June Purvis, emeritus professor of women’s and gender history at the University of Portsmouth, is reading Eve Colpus’ Female Philanthropy in the Interwar World: Between Self and Other (Bloomsbury, 2018). “In the aftermath of the First World War, four remarkable but diverse British-born women – Evangeline Booth, Lettice Fisher, Emily Kinnaird and Muriel Paget – became well-known philanthropists. Although much has been written about Victorian philanthropy, this book breaks new ground in seeing philanthropy as formative to identity, shaping women’s understanding of themselves as they made sense, and reflected upon, changes in the modern world. Occupying a global stage through their networks of action in central, eastern and southern Europe, North America and South and South-east Asia, each of the four women studied reshaped personal models of charity. A stimulating book that helps us understand how philanthropy is a creative endeavour.”

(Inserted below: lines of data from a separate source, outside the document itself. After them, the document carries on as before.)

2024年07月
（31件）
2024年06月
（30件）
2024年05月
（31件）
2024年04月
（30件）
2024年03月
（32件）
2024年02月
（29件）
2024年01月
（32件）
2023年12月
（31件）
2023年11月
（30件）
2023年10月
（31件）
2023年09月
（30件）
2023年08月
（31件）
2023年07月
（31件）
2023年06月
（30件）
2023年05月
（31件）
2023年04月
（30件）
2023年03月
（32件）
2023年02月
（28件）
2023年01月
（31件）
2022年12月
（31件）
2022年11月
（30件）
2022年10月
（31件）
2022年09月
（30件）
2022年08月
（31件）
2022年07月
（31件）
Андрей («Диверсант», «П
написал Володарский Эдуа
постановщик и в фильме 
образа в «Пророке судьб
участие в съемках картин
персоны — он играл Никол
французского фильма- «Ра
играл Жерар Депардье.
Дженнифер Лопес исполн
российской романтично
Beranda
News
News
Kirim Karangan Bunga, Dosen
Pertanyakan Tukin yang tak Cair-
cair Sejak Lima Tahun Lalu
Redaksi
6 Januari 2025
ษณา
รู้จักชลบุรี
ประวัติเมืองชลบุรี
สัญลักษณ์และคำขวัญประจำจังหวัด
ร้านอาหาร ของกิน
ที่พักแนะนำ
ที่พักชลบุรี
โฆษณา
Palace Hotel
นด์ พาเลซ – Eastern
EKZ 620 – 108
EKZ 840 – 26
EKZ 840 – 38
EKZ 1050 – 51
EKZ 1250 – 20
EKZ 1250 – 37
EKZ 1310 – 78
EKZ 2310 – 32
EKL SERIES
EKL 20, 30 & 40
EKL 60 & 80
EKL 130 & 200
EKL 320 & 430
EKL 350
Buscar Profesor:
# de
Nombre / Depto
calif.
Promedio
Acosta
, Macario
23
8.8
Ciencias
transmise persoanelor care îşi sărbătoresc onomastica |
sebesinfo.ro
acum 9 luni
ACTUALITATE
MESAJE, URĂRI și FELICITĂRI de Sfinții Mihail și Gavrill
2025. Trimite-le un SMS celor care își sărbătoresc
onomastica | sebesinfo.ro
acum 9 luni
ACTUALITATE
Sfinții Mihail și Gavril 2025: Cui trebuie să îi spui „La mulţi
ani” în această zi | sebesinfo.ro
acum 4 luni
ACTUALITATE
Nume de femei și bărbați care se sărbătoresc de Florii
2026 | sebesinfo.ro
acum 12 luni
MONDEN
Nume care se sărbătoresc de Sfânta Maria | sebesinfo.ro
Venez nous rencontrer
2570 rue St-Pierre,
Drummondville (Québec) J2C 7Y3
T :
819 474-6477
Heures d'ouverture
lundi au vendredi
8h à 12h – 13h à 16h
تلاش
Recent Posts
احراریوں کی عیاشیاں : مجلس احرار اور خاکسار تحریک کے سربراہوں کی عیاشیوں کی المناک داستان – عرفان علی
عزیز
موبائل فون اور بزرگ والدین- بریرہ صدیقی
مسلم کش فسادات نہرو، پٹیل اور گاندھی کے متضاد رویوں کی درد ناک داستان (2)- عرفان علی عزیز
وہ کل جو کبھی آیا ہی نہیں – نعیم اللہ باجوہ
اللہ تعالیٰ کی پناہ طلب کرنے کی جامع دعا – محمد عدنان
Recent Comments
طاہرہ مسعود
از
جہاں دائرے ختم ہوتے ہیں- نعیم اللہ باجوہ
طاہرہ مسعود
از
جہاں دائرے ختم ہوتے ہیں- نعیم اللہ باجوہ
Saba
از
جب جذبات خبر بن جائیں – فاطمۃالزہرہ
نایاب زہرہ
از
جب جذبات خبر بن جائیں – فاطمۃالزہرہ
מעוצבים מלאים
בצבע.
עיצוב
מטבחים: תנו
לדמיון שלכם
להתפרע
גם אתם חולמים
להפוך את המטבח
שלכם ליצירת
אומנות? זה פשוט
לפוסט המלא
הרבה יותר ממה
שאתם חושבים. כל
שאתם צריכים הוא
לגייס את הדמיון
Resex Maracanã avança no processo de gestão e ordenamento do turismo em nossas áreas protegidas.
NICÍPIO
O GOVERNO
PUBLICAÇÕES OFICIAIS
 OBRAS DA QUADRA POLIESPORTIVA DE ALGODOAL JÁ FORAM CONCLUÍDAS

Carina Buckley, instructional design manager at Solent University, is reading Anna-Marie Crowhurst’s The Illumination of Ursula Flight (Atlantic Books, 2018). “Born in 1664 as Halley’s Comet passed overhead, Ursula Flight is a young woman who wants to be a playwright, and who continues to want to be a playwright despite the seemingly insurmountable obstacles (her class and status; her early marriage to an older, pious nobleman; the general fact of being a woman) thrown in her way. A feminist before the term existed, Ursula strives to be an independent woman in an unforgiving society. The scripts that pepper the book in place of prose provide both immediacy and humour in the way they convey her perspective on particular situations. Rich in detail and characterisation, this is a book that picks up speed and multiplies its rewards as you progress through it.”

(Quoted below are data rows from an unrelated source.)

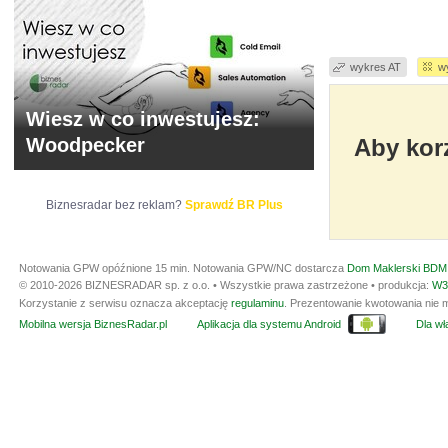
wykres AT
w
Wiesz w co inwestujesz:
Woodpecker
Aby korz
Biznesradar bez reklam?
Sprawdź BR Plus
Notowania GPW opóźnione 15 min.
Notowania GPW/NC dostarcza
Dom Maklerski BDM 
© 2010-2026 BIZNESRADAR sp. z o.o. • Wszystkie prawa zastrzeżone • produkcja:
W3
Korzystanie z serwisu oznacza akceptację
regulaminu
. Prezentowanie kwotowania nie m
Mobilna wersja BiznesRadar.pl
Aplikacja dla systemu Android
Dla wła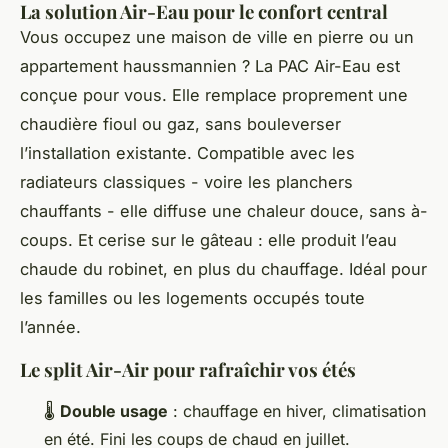
La solution Air-Eau pour le confort central
Vous occupez une maison de ville en pierre ou un
appartement haussmannien ? La PAC Air-Eau est
conçue pour vous. Elle remplace proprement une
chaudière fioul ou gaz, sans bouleverser
l’installation existante. Compatible avec les
radiateurs classiques - voire les planchers
chauffants - elle diffuse une chaleur douce, sans à-
coups. Et cerise sur le gâteau : elle produit l’eau
chaude du robinet, en plus du chauffage. Idéal pour
les familles ou les logements occupés toute
l’année.
Le split Air-Air pour rafraîchir vos étés
🌡️
Double usage
: chauffage en hiver, climatisation
en été. Fini les coups de chaud en juillet.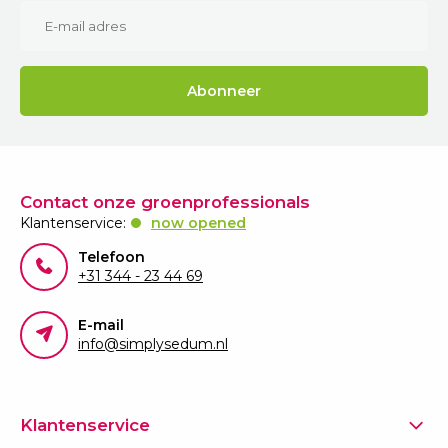
Abonneer
Contact onze groenprofessionals
Klantenservice:
now opened
Telefoon
+31 344 - 23 44 69
E-mail
info@simplysedum.nl
Klantenservice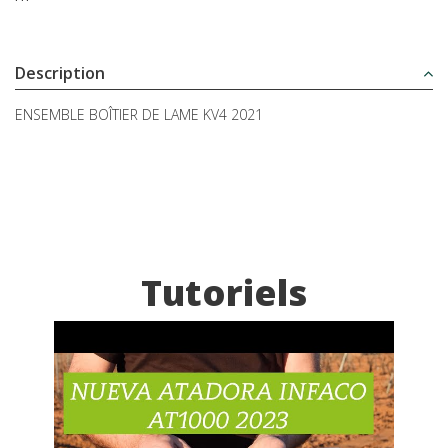
Description
ENSEMBLE BOÎTIER DE LAME KV4 2021
Tutoriels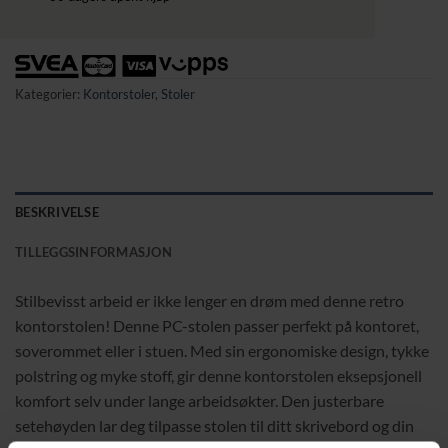
Kategorier:
Kontorstoler
,
Stoler
BESKRIVELSE
TILLEGGSINFORMASJON
Stilbevisst arbeid er ikke lenger en drøm med denne retro
kontorstolen! Denne PC-stolen passer perfekt på kontoret,
soverommet eller i stuen. Med sin ergonomiske design, tykke
polstring og myke stoff, gir denne kontorstolen eksepsjonell
komfort selv under lange arbeidsøkter. Den justerbare
setehøyden lar deg tilpasse stolen til ditt skrivebord og din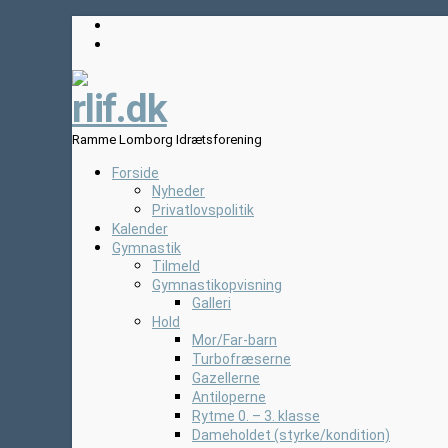
rlif.dk
Ramme Lomborg Idrætsforening
Forside
Nyheder
Privatlovspolitik
Kalender
Gymnastik
Tilmeld
Gymnastikopvisning
Galleri
Hold
Mor/Far-barn
Turbofræserne
Gazellerne
Antiloperne
Rytme 0. – 3. klasse
Dameholdet (styrke/kondition)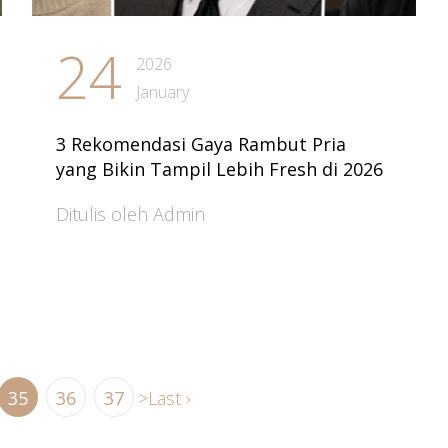
24
2026
January
3 Rekomendasi Gaya Rambut Pria
yang Bikin Tampil Lebih Fresh di 2026
Ditulis oleh Admin
35
36
37
>
Last ›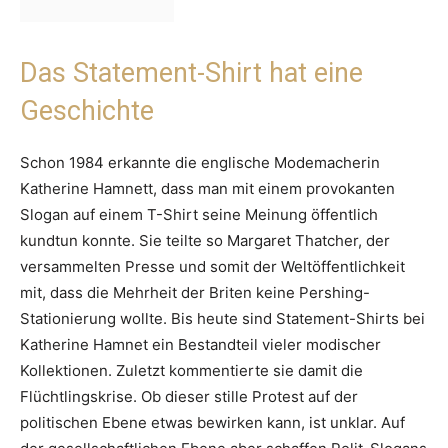
Das Statement-Shirt hat eine
Geschichte
Schon 1984 erkannte die englische Modemacherin
Katherine Hamnett, dass man mit einem provokanten
Slogan auf einem T-Shirt seine Meinung öffentlich
kundtun konnte. Sie teilte so Margaret Thatcher, der
versammelten Presse und somit der Weltöffentlichkeit
mit, dass die Mehrheit der Briten keine Pershing-
Stationierung wollte. Bis heute sind Statement-Shirts bei
Katherine Hamnet ein Bestandteil vieler modischer
Kollektionen. Zuletzt kommentierte sie damit die
Flüchtlingskrise. Ob dieser stille Protest auf der
politischen Ebene etwas bewirken kann, ist unklar. Auf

John Anchor, professor of international strategy at the University of Huddersfield, is reading Ken Livingstone’s You Can’t Say That: Memoirs (Faber and Faber, 2011). “‘He is the only truly successful left-wing British politician of modern times,’ claimed the editor of The Daily Telegraph, towards the end of Ken Livingstone’s second term as mayor of London. This entertaining, if overextended, read helps to explain the popularity of Livingstone. He comes from a working-class Tory background, got into politics by accident and does not have the intellectual baggage of those brought up with Marxist texts. The title reflects an irreverent sense of humour which burnished his ‘cheeky chappy’ public image. I enjoyed his reference to going to Tony Benn’s house for the first time as being the equivalent of being invited to a royal garden party! It is perhaps ironic that Livingstone will be remembered best, as a result of his anti-discrimination initiatives, for his contributions to liberalism (some would say political correctness) rather than socialism.”